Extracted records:
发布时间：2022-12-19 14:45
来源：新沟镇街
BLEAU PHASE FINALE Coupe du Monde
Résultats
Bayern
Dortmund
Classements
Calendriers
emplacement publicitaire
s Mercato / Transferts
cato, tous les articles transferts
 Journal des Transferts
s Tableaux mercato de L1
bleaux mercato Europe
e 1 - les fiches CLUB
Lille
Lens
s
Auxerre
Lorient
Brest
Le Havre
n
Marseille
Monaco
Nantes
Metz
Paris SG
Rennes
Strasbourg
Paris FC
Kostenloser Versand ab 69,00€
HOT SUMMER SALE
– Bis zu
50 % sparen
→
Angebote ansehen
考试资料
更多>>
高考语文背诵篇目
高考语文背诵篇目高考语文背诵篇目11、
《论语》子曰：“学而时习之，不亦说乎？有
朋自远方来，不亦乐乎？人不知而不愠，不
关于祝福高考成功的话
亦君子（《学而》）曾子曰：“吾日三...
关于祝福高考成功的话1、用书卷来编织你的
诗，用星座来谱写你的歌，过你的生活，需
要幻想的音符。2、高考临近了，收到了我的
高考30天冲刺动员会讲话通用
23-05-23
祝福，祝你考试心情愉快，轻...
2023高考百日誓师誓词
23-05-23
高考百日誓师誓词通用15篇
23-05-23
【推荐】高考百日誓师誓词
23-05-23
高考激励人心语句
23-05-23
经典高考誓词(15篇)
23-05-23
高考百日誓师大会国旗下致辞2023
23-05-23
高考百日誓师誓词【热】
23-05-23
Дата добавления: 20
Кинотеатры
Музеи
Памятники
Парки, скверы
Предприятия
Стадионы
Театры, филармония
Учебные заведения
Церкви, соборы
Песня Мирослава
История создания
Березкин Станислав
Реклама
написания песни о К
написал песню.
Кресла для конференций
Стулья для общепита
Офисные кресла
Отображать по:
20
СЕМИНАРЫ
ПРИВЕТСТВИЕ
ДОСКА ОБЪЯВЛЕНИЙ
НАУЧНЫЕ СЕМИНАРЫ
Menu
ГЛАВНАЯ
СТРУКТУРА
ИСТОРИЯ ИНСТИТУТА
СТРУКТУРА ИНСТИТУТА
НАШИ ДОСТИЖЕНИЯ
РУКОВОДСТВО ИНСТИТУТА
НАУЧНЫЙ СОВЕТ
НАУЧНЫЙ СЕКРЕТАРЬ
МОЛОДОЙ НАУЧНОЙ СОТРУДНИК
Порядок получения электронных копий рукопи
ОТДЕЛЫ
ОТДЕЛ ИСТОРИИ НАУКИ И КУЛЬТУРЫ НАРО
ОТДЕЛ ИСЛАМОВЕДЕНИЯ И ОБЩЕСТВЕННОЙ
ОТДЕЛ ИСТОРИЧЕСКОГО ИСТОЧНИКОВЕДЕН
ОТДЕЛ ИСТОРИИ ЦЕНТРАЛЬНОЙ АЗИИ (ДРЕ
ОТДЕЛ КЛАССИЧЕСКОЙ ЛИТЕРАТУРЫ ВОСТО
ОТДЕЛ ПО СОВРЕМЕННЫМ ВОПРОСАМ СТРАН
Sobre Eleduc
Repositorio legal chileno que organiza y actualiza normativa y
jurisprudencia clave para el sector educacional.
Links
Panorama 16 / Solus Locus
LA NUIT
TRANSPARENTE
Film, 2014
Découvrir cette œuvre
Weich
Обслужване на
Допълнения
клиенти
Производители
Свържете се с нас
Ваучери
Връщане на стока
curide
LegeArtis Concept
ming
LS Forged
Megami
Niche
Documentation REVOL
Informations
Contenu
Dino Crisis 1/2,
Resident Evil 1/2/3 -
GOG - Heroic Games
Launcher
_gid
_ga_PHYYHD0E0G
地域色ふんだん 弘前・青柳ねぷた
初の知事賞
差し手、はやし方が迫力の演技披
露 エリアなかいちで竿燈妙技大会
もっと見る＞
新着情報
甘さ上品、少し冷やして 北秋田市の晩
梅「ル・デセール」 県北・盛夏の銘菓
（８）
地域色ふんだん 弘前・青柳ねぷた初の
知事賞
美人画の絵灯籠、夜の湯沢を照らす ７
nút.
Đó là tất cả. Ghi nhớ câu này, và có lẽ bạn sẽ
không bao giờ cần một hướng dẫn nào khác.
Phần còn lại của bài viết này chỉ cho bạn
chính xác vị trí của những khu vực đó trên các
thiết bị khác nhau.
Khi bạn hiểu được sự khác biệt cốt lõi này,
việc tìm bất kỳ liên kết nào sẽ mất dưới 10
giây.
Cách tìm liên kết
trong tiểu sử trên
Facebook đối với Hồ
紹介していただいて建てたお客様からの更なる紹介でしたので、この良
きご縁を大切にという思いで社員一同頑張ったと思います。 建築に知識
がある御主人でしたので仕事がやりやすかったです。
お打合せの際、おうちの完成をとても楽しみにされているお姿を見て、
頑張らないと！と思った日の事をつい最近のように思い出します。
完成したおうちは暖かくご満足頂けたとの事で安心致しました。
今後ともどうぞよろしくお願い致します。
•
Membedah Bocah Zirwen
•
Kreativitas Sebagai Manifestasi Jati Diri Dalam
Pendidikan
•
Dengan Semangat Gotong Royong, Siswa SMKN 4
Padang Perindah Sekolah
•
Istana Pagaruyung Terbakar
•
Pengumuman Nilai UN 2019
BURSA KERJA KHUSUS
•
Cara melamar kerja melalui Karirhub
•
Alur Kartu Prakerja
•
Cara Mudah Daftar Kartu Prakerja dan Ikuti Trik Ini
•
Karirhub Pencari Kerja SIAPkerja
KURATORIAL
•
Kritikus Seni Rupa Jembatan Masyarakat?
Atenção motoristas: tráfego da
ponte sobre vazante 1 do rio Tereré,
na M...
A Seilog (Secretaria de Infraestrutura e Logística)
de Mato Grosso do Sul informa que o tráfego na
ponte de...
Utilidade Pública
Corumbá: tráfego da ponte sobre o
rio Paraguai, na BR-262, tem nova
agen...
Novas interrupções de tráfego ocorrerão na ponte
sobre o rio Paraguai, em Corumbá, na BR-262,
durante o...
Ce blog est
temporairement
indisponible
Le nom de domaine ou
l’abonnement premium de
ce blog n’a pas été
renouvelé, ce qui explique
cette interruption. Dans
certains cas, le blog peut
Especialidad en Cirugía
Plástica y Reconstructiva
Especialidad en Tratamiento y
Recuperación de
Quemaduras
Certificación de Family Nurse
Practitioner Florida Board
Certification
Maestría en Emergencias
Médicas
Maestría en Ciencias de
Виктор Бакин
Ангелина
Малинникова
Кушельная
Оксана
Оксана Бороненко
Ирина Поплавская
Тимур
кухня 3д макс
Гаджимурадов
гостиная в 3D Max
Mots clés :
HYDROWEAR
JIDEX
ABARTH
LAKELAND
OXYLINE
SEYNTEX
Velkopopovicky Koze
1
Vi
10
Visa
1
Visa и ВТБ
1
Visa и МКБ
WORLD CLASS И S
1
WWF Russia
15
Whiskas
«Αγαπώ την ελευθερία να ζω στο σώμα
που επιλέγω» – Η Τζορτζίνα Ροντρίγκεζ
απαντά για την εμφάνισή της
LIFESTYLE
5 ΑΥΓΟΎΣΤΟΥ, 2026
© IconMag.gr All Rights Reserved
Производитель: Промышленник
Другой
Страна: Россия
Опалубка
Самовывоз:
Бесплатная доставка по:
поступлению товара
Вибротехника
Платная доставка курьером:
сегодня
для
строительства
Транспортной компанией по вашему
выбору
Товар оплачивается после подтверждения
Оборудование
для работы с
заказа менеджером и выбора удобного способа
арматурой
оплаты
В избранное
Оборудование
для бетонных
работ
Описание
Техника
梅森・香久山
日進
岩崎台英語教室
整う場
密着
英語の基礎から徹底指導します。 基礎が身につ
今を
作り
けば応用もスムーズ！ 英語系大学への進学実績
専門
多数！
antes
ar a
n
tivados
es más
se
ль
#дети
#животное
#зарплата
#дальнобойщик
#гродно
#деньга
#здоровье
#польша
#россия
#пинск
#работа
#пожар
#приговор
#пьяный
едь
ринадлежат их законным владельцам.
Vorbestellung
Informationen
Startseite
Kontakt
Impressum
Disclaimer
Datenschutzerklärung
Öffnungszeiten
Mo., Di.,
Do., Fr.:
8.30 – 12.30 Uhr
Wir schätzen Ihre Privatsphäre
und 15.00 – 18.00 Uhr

▶ The problem
For the word "khác", show every line of the entries that holds it.

▶ Final answer
không bao giờ cần một hướng dẫn nào khác.
thiết bị khác nhau.
Khi bạn hiểu được sự khác biệt cốt lõi này,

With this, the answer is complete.